Mechanism of action
Dexmedetomidine is a selective a2-adrenoceptor agonist. I like to think of it as an intravenous version of clonidine. As a sedative, dexmedetomidine is unique in that it:
1. Does not suppress the respiratory center
2. Acts as an analgesic adjunct, reducing the dose of opioids required
Despite having recently been made available as a generic medication in the US, dexmedetomidine has the highest drug cost when compared to propofol or midazolam.
Dexmedetomidine commonly causes bradycardia and hypotension at rates that are similar to those of propofol. I’ll avoid its use if the patient is already severely hypotensive or bradycardic.
As I discussed in episode 27, dexmedetomidine may occasionally be associated with drug fever.
In most cases I recommend starting dexmedetomidine at 0.5 to 0.8 mcg/kg/hr. If the patient has a high RASS score and adequate cardiovascular reserve, a higher starting dose may be used.
Although some references discuss a loading dose of 1 mcg/kg IV over 10 minutes, I can’t remember the last time I recommended this. The risk of bradycardia from dexmedetomidine may be significantly higher when a loading dose is used. The risk is almost never worth the few minutes of faster sedation that a loading dose provides.
Without a loading dose, the peak effect of dexmedetomidine is within 15 to 30 minutes. Because of this I don’t adjust the rate of dexmedetomidine any more frequently than every 30 minutes. Faster adjustments can lead to overshooting the RASS target and hypotension.
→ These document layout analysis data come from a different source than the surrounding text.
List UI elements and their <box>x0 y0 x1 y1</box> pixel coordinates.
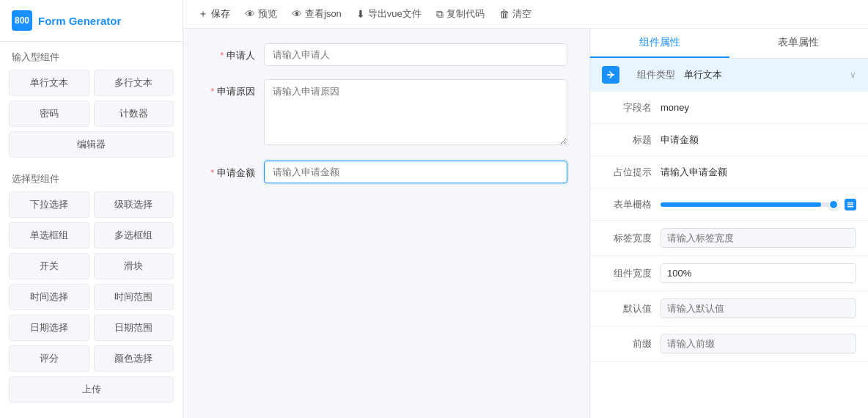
svg-rect-3 <box>847 206 853 208</box>
prefix-row: 前缀 <box>590 326 868 362</box>
reason-control <box>264 79 567 147</box>
sidebar-item-upload[interactable]: 上传 <box>9 376 174 403</box>
component-width-row: 组件宽度 <box>590 256 868 291</box>
grid-label: 表单栅格 <box>602 198 661 211</box>
slider-fill <box>661 202 821 207</box>
sidebar-item-date-picker[interactable]: 日期选择 <box>9 315 89 341</box>
tab-form-props[interactable]: 表单属性 <box>729 29 869 58</box>
download-icon: ⬇ <box>356 8 365 20</box>
form-item-amount: 申请金额 <box>205 161 567 183</box>
title-value: 申请金额 <box>661 133 856 147</box>
eye-icon2: 👁 <box>292 8 302 20</box>
main-area: ＋ 保存 👁 预览 👁 查看json ⬇ 导出vue文件 ⧉ 复制代码 🗑 清 <box>183 0 868 418</box>
title-label: 标题 <box>602 133 661 147</box>
sidebar-item-time-picker[interactable]: 时间选择 <box>9 284 89 310</box>
title-row: 标题 申请金额 <box>590 124 868 156</box>
default-value-label: 默认值 <box>602 302 661 315</box>
field-name-value: money <box>661 102 856 113</box>
svg-rect-1 <box>847 202 853 204</box>
save-button[interactable]: ＋ 保存 <box>198 7 230 21</box>
sidebar-item-editor[interactable]: 编辑器 <box>9 131 174 158</box>
label-width-label: 标签宽度 <box>602 232 661 245</box>
default-value-input[interactable] <box>661 298 856 318</box>
link-icon <box>602 66 619 84</box>
input-section-title: 输入型组件 <box>0 42 183 70</box>
export-vue-button[interactable]: ⬇ 导出vue文件 <box>356 7 422 21</box>
sidebar-item-time-range[interactable]: 时间范围 <box>94 284 174 310</box>
content-area: 申请人 申请原因 申请金额 <box>183 29 868 418</box>
slider-thumb[interactable] <box>828 199 839 210</box>
reason-label: 申请原因 <box>205 79 264 98</box>
sidebar-logo: 800 <box>12 10 32 31</box>
preview-button[interactable]: 👁 预览 <box>245 7 277 21</box>
sidebar-item-checkbox-group[interactable]: 单选框组 <box>9 222 89 249</box>
svg-rect-2 <box>847 204 853 205</box>
sidebar-item-single-text[interactable]: 单行文本 <box>9 70 89 96</box>
component-width-label: 组件宽度 <box>602 267 661 280</box>
slider-container <box>661 199 856 210</box>
prefix-label: 前缀 <box>602 337 661 351</box>
sidebar-item-color-picker[interactable]: 颜色选择 <box>94 345 174 372</box>
component-type-value: 单行文本 <box>684 68 850 81</box>
view-json-button[interactable]: 👁 查看json <box>292 7 342 21</box>
placeholder-row: 占位提示 请输入申请金额 <box>590 156 868 188</box>
field-name-label: 字段名 <box>602 101 661 114</box>
right-panel-tabs: 组件属性 表单属性 <box>590 29 868 59</box>
label-width-input[interactable] <box>661 228 856 248</box>
sidebar-title: Form Generator <box>38 15 121 27</box>
sidebar-item-multi-checkbox[interactable]: 多选框组 <box>94 222 174 249</box>
svg-rect-0 <box>607 74 614 76</box>
applicant-label: 申请人 <box>205 43 264 62</box>
input-components-grid: 单行文本 多行文本 密码 计数器 编辑器 <box>0 70 183 164</box>
sidebar-item-slider[interactable]: 滑块 <box>94 253 174 279</box>
slider-end-icon <box>845 199 856 210</box>
copy-icon: ⧉ <box>436 8 444 21</box>
placeholder-value: 请输入申请金额 <box>661 166 856 179</box>
select-section-title: 选择型组件 <box>0 164 183 191</box>
right-panel: 组件属性 表单属性 组件类型 单行文本 <box>589 29 868 418</box>
trash-icon: 🗑 <box>499 8 510 20</box>
form-item-reason: 申请原因 <box>205 79 567 147</box>
slider-track[interactable] <box>661 202 839 207</box>
sidebar-item-switch[interactable]: 开关 <box>9 253 89 279</box>
sidebar-header: 800 Form Generator <box>0 0 183 42</box>
component-type-row: 组件类型 单行文本 ∨ <box>590 59 868 92</box>
component-type-select[interactable]: 单行文本 ∨ <box>684 68 856 81</box>
toolbar: ＋ 保存 👁 预览 👁 查看json ⬇ 导出vue文件 ⧉ 复制代码 🗑 清 <box>183 0 868 29</box>
component-type-label: 组件类型 <box>625 68 684 81</box>
plus-icon: ＋ <box>198 7 208 21</box>
clear-button[interactable]: 🗑 清空 <box>499 7 532 21</box>
sidebar: 800 Form Generator 输入型组件 单行文本 多行文本 密码 计数… <box>0 0 183 418</box>
sidebar-item-date-range[interactable]: 日期范围 <box>94 315 174 341</box>
chevron-down-icon: ∨ <box>850 70 856 80</box>
form-preview: 申请人 申请原因 申请金额 <box>183 29 589 418</box>
applicant-input[interactable] <box>264 43 567 66</box>
label-width-row: 标签宽度 <box>590 221 868 256</box>
eye-icon: 👁 <box>245 8 255 20</box>
prefix-input[interactable] <box>661 334 856 353</box>
field-name-row: 字段名 money <box>590 92 868 124</box>
placeholder-label: 占位提示 <box>602 166 661 179</box>
amount-label: 申请金额 <box>205 161 264 180</box>
component-width-input[interactable] <box>661 263 856 283</box>
amount-input[interactable] <box>264 161 567 183</box>
amount-control <box>264 161 567 183</box>
reason-textarea[interactable] <box>264 79 567 145</box>
tab-component-props[interactable]: 组件属性 <box>590 29 729 58</box>
sidebar-item-dropdown[interactable]: 下拉选择 <box>9 191 89 218</box>
sidebar-item-password[interactable]: 密码 <box>9 100 89 127</box>
sidebar-item-multi-text[interactable]: 多行文本 <box>94 70 174 96</box>
sidebar-item-counter[interactable]: 计数器 <box>94 100 174 127</box>
sidebar-item-cascade[interactable]: 级联选择 <box>94 191 174 218</box>
applicant-control <box>264 43 567 66</box>
panel-form: 组件类型 单行文本 ∨ 字段名 money 标题 申请金额 <box>590 59 868 362</box>
copy-code-button[interactable]: ⧉ 复制代码 <box>436 7 485 21</box>
grid-row: 表单栅格 <box>590 188 868 221</box>
form-item-applicant: 申请人 <box>205 43 567 66</box>
sidebar-item-rating[interactable]: 评分 <box>9 345 89 372</box>
select-components-grid: 下拉选择 级联选择 单选框组 多选框组 开关 滑块 时间选择 时间范围 日期选择… <box>0 191 183 408</box>
default-value-row: 默认值 <box>590 291 868 326</box>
My institution’s maximum rate for dexmedetomine is 1.4 mcg/kg/hr. Very rarely, we may exceed this maximum when other sedatives are not indicated, as I discussed in episode 18 in the section on high dose dexmedetomidine infusions.
Overall cost savings
Dexmedetomidine use is cited as allowing for reduced overall ICU costs due to a lower incidence of delirium when compared with midazolam. Such analyses appear to be manufacturer funded.
I wouldn’t expect that simply using dexmedetomidine in place of midazolam would allow such savings to be realized.
In the study this cost-savings is based on, patients received frequent and generous amounts of fentanyl and breakthrough midazolam.
Fentanyl was allowed to be given 0.5-1 mcg/kg IV every 15 minutes prn pain.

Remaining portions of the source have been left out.